• **DATA FOR REVIEW**:
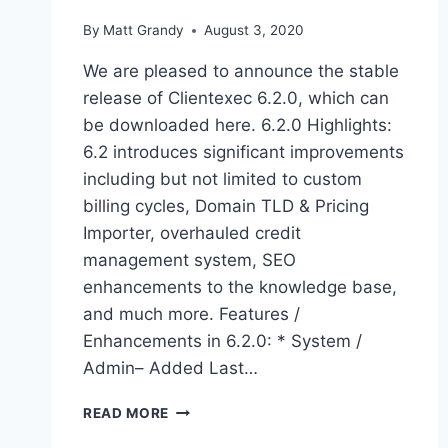
By
Matt Grandy
August 3, 2020
We are pleased to announce the stable
release of Clientexec 6.2.0, which can
be downloaded here. 6.2.0 Highlights:
6.2 introduces significant improvements
including but not limited to custom
billing cycles, Domain TLD & Pricing
Importer, overhauled credit
management system, SEO
enhancements to the knowledge base,
and much more. Features /
Enhancements in 6.2.0: * System /
Admin– Added Last…
CLIENTEXEC
READ MORE
6.2.0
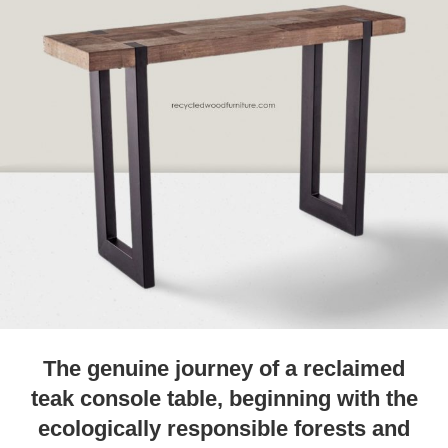
The genuine journey of a reclaimed
teak console table, beginning with the
ecologically responsible forests and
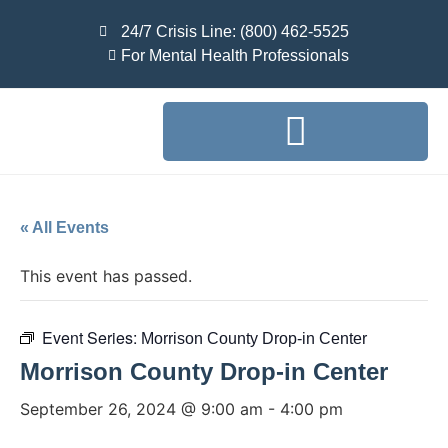
24/7 Crisis Line: (800) 462-5525
For Mental Health Professionals
« All Events
This event has passed.
Event Series:
Morrison County Drop-in Center
Morrison County Drop-in Center
September 26, 2024 @ 9:00 am
-
4:00 pm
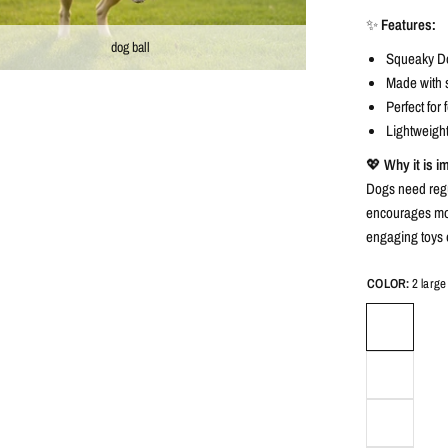
✨
Features:
dog ball
Squeaky Dog
Made with s
Perfect for
Lightweight
💖
Why it is i
Dogs need regu
encourages mov
engaging toys 
COLOR:
2 large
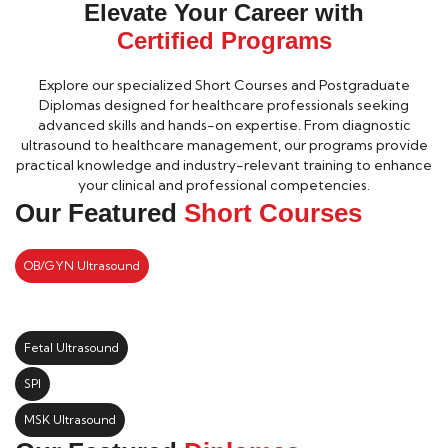
Elevate Your Career with
Certified Programs
Explore our specialized Short Courses and Postgraduate
Diplomas designed for healthcare professionals seeking
advanced skills and hands-on expertise. From diagnostic
ultrasound to healthcare management, our programs provide
practical knowledge and industry-relevant training to enhance
your clinical and professional competencies.
Our Featured
Short Courses
OB/GYN Ultrasound
Fetal Ultrasound
SPI
MSK Ultrasound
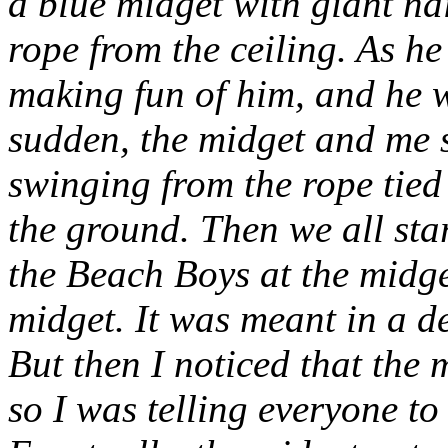
a blue midget with giant na
rope from the ceiling. As h
making fun of him, and he wa
sudden, the midget and me 
swinging from the rope tie
the ground. Then we all st
the Beach Boys
at
the midge
midget. It was meant in a 
But then I noticed that the 
so I was telling everyone to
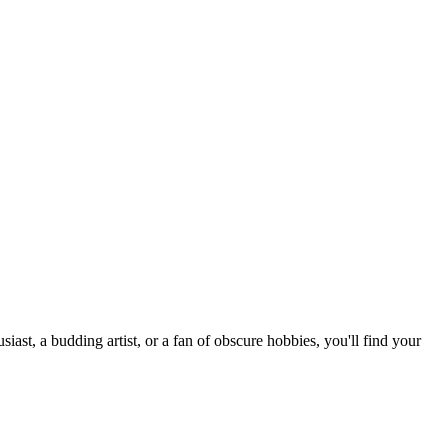
st, a budding artist, or a fan of obscure hobbies, you'll find your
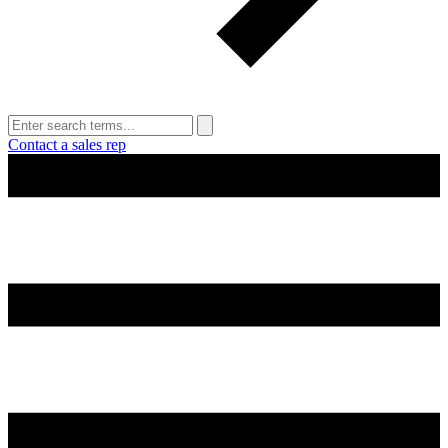
Contact a sales rep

• **ACTIVITY**:
Transcribe the listing above in full and exactly; no pictures belong in the copy.

• **WRITTEN RESPONSE**:
By
Matt Grandy
August 3, 2020
We are pleased to announce the stable
release of Clientexec 6.2.0, which can
be downloaded here. 6.2.0 Highlights:
6.2 introduces significant improvements
including but not limited to custom
billing cycles, Domain TLD & Pricing
Importer, overhauled credit
management system, SEO
enhancements to the knowledge base,
and much more. Features /
Enhancements in 6.2.0: * System /
Admin– Added Last…
CLIENTEXEC
READ MORE
6.2.0
The genuine journey of a reclaimed
teak console table, beginning with the
ecologically responsible forests and
24/7 Crisis Line: (800) 462-5525
For Mental Health Professionals
« All Events
This event has passed.
Event Series:
Morrison County Drop-in Center
Morrison County Drop-in Center
September 26, 2024 @ 9:00 am
-
4:00 pm
✨
Features:
dog ball
Squeaky Dog
Made with s
Perfect for
Lightweight
💖
Why it is i
Dogs need regu
encourages mov
engaging toys 
COLOR:
2 large
Elevate Your Career with
Certified Programs
Explore our specialized Short Courses and Postgraduate
Diplomas designed for healthcare professionals seeking
advanced skills and hands-on expertise. From diagnostic
ultrasound to healthcare management, our programs provide
practical knowledge and industry-relevant training to enhance
your clinical and professional competencies.
Our Featured
Short Courses
OB/GYN Ultrasound
Fetal Ultrasound
SPI
MSK Ultrasound
a blue midget with giant na
rope from the ceiling. As h
making fun of him, and he wa
sudden, the midget and me 
swinging from the rope tie
the ground. Then we all st
the Beach Boys
at
the midge
midget. It was meant in a 
But then I noticed that the 
so I was telling everyone to
st, a budding artist, or a fan of obscure hobbies, you'll find your
Contact a sales rep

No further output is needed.